Fox News paid a visit to some of the straw buyers in the Phoenix Metro area last week. What we found were young men, many living with their parents, who were apparently just looking to make some quick money.

"A straw buyer is usually a kid who is 18-25, who needs a couple hundred extra bucks and knows somebody who knows somebody that has a way to make a couple extra bucks," said Adrian Fontes, an attorney for the accused ringleader of this Operation. His client, Manuel Celis- Acosta is the only one still in jail.
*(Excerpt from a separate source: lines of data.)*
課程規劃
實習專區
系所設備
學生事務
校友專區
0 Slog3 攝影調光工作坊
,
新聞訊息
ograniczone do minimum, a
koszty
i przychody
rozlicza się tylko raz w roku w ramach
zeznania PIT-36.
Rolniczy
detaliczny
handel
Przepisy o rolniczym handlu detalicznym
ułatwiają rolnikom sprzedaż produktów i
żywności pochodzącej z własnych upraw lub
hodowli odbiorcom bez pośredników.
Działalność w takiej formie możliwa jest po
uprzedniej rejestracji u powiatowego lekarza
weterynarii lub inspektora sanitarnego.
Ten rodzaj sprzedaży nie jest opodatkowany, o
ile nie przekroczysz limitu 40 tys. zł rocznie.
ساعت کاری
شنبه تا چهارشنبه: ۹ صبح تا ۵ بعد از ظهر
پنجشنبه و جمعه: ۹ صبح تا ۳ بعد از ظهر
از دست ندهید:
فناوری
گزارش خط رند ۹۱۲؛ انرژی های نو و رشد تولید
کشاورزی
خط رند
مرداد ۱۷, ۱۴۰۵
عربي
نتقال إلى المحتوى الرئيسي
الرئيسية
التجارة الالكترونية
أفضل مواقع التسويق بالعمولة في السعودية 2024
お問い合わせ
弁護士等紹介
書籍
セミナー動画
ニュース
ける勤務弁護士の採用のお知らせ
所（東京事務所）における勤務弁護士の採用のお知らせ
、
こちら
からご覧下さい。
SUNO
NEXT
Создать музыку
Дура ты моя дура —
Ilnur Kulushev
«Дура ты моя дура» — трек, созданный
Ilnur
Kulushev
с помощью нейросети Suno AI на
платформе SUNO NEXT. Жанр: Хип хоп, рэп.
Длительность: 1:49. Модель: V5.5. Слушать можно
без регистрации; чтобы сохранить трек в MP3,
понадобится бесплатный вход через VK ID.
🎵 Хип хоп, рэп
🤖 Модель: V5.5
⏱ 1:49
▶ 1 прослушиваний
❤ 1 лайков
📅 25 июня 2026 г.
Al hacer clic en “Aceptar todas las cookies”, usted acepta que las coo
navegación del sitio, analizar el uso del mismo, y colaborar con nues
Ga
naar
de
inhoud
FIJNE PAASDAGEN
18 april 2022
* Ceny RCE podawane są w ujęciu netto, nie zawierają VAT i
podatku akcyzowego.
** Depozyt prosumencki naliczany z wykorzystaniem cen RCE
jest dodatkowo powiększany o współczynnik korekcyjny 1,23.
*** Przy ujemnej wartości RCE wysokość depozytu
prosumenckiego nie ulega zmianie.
"The government wants a dramatic indictment, they want the conspiracy to sound like it's run out by highly sophisticated individuals who are involved with a particularly nefarious organization when the reality is it's just a bunch of kids," said Fontes.

Those "kids" purchased more than 1800 guns from stores in and around Phoenix. The straw buyers reportedly received about $100 per transaction. The gun stores say they were assured by the ATF and U.S. attorneys that the weapons would be tracked. Instead, agents say the weapons were allowed to "walk", they were not followed and many ended up in Mexico. Along with crime scenes south of the border, two were also found at the murder scene of U.S. Border Patrol Agent Brian Terry.

Former U.S. Attorney Melvin McDonald says the defendants' release suggests that Operation Fast and Furious is not only a scandal, it was a failure.

" It's pretty scary," says McDonald. " You'd think a lot of people probably would not get out , they'd be detained because of the risk."

The parents of some of the straw buyers claim their sons just got caught up with the wrong crowd.

The mother of 18-year old Dejan Hercegovac, who bought more than 30 guns, said, "He didn't know anything.. he was just a kid."

The father of Erick Avila- Davila, a 25-year old who bought 12 guns, said he didn't know what his son was up to and only found out when he was arrested.

" When I ask him what he did, he just told me 'I'm sorry dad'."


Ashrak said...

Blaze traffic is huge right now because of this. OMG, wait till you folks see this.

Beat And Release said...

As I have pointed out before due to my prior experience with BATFE and firearms inderdiction training: reputable gun dealers catch on to these straw purchases very quickly and DO notify BATFE of such. The agency made the decision to walk these guns from the very beginning when they let the walk away from the shops.

John in IA said...

You bet. The poor little darlings certainly DID "know somebody who knows somebody"

That's exactly why they're not behind bars. They'd be too easy to find there, which would allow someone to ask them to 'name those names' of just who it is that they know!